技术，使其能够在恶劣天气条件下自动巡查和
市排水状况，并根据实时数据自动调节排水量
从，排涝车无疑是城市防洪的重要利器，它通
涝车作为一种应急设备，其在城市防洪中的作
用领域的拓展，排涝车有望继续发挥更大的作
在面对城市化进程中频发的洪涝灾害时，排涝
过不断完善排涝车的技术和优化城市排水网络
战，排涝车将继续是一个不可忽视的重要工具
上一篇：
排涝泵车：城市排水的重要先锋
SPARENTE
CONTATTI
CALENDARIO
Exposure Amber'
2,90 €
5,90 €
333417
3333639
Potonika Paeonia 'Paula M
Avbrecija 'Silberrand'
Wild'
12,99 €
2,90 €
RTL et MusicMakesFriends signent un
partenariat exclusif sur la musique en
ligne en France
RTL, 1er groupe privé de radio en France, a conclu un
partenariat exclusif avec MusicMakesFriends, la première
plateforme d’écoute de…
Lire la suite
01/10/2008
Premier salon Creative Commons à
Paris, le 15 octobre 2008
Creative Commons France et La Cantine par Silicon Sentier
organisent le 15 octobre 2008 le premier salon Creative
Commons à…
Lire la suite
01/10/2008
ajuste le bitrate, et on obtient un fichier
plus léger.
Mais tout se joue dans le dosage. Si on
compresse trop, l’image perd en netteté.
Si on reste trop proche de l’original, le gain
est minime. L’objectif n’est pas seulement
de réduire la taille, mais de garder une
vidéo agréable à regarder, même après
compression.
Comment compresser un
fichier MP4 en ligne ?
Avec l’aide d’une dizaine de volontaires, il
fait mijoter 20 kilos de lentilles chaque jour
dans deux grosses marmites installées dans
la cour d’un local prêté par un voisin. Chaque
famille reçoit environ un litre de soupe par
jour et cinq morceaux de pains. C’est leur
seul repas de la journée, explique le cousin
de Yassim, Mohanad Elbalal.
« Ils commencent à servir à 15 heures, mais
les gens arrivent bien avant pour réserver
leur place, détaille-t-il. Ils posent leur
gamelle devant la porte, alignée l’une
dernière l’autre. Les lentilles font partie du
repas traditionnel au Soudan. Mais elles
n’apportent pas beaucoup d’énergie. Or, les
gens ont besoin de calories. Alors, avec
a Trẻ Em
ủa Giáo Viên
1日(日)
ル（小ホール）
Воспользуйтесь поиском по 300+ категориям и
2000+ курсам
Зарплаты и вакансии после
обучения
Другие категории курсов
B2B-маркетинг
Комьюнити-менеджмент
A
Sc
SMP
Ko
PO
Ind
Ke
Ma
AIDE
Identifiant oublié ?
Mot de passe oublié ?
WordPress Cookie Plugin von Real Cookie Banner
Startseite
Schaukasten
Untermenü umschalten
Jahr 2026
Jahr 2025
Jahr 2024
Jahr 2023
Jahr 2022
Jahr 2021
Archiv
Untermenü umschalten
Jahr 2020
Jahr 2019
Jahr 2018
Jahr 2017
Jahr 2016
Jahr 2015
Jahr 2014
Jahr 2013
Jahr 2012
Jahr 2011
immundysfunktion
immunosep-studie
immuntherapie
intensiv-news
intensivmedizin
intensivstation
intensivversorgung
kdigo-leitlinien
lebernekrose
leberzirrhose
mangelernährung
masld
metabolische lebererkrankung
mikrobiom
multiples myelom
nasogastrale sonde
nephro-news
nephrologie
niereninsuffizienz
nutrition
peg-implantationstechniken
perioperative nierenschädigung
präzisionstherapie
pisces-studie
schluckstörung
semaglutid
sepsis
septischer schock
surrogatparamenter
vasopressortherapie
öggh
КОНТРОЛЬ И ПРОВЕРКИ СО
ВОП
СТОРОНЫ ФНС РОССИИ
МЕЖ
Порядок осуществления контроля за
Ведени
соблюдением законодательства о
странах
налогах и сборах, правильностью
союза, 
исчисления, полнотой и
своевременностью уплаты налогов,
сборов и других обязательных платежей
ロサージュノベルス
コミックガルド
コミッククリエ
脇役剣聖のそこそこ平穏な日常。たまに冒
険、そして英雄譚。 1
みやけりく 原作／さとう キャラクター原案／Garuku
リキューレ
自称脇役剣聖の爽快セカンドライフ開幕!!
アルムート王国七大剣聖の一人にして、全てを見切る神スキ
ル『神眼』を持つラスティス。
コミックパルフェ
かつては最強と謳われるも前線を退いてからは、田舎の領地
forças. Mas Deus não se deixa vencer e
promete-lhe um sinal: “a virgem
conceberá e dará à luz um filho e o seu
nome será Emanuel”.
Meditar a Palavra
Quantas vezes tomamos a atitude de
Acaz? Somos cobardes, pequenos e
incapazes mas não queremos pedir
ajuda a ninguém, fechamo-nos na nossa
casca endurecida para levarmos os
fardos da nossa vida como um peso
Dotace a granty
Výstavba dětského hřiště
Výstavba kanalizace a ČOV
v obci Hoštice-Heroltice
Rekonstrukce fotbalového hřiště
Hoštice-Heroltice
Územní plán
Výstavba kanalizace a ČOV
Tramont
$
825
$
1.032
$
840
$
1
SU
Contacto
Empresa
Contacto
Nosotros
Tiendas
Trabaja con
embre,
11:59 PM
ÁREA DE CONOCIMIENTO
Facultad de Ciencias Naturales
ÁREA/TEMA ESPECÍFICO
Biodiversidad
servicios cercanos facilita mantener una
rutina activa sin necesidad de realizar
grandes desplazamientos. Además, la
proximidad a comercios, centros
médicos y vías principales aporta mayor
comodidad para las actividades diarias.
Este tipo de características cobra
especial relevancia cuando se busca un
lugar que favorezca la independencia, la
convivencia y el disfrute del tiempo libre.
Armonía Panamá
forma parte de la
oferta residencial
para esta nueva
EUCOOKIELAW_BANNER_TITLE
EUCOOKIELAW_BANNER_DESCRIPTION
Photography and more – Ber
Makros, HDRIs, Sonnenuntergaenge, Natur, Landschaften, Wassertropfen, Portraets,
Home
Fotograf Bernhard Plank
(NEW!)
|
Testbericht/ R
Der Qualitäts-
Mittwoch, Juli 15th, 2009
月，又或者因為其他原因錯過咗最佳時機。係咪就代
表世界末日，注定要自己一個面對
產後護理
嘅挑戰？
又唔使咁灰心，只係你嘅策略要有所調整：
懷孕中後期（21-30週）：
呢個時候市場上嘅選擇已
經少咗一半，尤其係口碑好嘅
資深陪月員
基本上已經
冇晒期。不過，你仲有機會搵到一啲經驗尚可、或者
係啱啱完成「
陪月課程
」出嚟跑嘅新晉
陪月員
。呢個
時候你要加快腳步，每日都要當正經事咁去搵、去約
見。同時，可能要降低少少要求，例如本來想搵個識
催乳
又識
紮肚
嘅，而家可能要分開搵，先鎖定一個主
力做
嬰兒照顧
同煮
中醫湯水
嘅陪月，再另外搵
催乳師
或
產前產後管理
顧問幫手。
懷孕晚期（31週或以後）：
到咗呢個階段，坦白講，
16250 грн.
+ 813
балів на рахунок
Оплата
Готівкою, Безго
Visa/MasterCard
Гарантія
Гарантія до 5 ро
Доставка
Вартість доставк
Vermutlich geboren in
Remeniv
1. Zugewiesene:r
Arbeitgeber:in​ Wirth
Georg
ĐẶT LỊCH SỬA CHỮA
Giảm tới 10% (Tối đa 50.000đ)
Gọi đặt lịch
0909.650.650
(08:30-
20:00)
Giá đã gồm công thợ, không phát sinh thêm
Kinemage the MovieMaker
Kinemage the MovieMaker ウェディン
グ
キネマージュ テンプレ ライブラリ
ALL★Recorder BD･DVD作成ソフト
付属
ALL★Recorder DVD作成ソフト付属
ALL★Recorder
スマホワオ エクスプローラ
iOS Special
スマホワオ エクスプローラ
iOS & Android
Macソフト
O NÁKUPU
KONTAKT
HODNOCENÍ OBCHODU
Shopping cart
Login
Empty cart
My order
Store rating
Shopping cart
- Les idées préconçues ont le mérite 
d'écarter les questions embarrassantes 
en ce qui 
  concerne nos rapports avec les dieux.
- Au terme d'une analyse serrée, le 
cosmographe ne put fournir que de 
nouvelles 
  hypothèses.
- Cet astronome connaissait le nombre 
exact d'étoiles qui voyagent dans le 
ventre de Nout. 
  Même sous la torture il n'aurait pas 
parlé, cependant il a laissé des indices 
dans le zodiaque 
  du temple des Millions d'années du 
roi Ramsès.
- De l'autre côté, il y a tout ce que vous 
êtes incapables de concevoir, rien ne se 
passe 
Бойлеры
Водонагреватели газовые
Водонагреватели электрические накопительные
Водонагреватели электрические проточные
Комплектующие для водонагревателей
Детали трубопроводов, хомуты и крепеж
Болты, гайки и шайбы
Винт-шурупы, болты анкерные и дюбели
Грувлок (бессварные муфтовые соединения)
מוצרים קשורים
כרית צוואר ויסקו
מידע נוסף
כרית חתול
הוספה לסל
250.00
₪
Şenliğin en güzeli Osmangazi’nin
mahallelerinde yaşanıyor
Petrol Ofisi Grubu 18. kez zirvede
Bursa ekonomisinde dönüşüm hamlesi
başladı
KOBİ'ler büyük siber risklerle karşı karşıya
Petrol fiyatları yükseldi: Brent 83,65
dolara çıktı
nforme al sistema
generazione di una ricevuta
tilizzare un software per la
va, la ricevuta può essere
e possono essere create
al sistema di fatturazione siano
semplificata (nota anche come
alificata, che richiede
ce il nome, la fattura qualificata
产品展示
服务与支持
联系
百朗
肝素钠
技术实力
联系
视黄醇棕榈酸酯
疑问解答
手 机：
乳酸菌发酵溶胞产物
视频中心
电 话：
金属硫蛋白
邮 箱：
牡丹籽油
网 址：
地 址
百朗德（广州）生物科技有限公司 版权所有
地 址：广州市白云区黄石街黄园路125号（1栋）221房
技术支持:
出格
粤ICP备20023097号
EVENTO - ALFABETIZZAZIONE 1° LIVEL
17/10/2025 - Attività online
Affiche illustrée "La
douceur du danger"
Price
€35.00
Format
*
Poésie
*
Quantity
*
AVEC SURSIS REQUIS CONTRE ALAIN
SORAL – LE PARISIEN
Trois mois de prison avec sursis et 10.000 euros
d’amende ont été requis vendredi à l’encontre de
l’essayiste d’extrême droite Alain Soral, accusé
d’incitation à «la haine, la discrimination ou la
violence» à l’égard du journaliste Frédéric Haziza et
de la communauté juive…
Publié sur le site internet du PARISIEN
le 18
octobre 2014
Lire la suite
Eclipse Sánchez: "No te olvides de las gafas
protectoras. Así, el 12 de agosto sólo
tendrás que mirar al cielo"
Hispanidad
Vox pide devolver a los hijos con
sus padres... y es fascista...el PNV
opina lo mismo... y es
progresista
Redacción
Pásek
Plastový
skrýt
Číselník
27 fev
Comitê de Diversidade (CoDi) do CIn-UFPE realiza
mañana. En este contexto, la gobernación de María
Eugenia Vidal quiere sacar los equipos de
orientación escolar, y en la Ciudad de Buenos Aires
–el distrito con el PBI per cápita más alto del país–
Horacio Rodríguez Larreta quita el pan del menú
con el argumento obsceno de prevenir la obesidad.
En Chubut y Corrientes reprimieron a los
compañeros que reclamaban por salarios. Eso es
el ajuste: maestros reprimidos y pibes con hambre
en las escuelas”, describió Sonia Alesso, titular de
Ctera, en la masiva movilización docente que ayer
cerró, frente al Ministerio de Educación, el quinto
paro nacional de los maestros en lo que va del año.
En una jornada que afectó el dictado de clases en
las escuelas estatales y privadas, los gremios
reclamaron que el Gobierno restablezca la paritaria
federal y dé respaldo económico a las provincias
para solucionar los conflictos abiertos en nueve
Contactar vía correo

◆ TASK:
From the listing above, the lines starting with the one that has "multiples myelom" and running through the one that has "rutina activa sin necesidad de realizar" should be copied exactly, ends included.

◆ WRITTEN ANSWER:
multiples myelom
nasogastrale sonde
nephro-news
nephrologie
niereninsuffizienz
nutrition
peg-implantationstechniken
perioperative nierenschädigung
präzisionstherapie
pisces-studie
schluckstörung
semaglutid
sepsis
septischer schock
surrogatparamenter
vasopressortherapie
öggh
КОНТРОЛЬ И ПРОВЕРКИ СО
ВОП
СТОРОНЫ ФНС РОССИИ
МЕЖ
Порядок осуществления контроля за
Ведени
соблюдением законодательства о
странах
налогах и сборах, правильностью
союза, 
исчисления, полнотой и
своевременностью уплаты налогов,
сборов и других обязательных платежей
ロサージュノベルス
コミックガルド
コミッククリエ
脇役剣聖のそこそこ平穏な日常。たまに冒
険、そして英雄譚。 1
みやけりく 原作／さとう キャラクター原案／Garuku
リキューレ
自称脇役剣聖の爽快セカンドライフ開幕!!
アルムート王国七大剣聖の一人にして、全てを見切る神スキ
ル『神眼』を持つラスティス。
コミックパルフェ
かつては最強と謳われるも前線を退いてからは、田舎の領地
forças. Mas Deus não se deixa vencer e
promete-lhe um sinal: “a virgem
conceberá e dará à luz um filho e o seu
nome será Emanuel”.
Meditar a Palavra
Quantas vezes tomamos a atitude de
Acaz? Somos cobardes, pequenos e
incapazes mas não queremos pedir
ajuda a ninguém, fechamo-nos na nossa
casca endurecida para levarmos os
fardos da nossa vida como um peso
Dotace a granty
Výstavba dětského hřiště
Výstavba kanalizace a ČOV
v obci Hoštice-Heroltice
Rekonstrukce fotbalového hřiště
Hoštice-Heroltice
Územní plán
Výstavba kanalizace a ČOV
Tramont
$
825
$
1.032
$
840
$
1
SU
Contacto
Empresa
Contacto
Nosotros
Tiendas
Trabaja con
embre,
11:59 PM
ÁREA DE CONOCIMIENTO
Facultad de Ciencias Naturales
ÁREA/TEMA ESPECÍFICO
Biodiversidad
servicios cercanos facilita mantener una
rutina activa sin necesidad de realizar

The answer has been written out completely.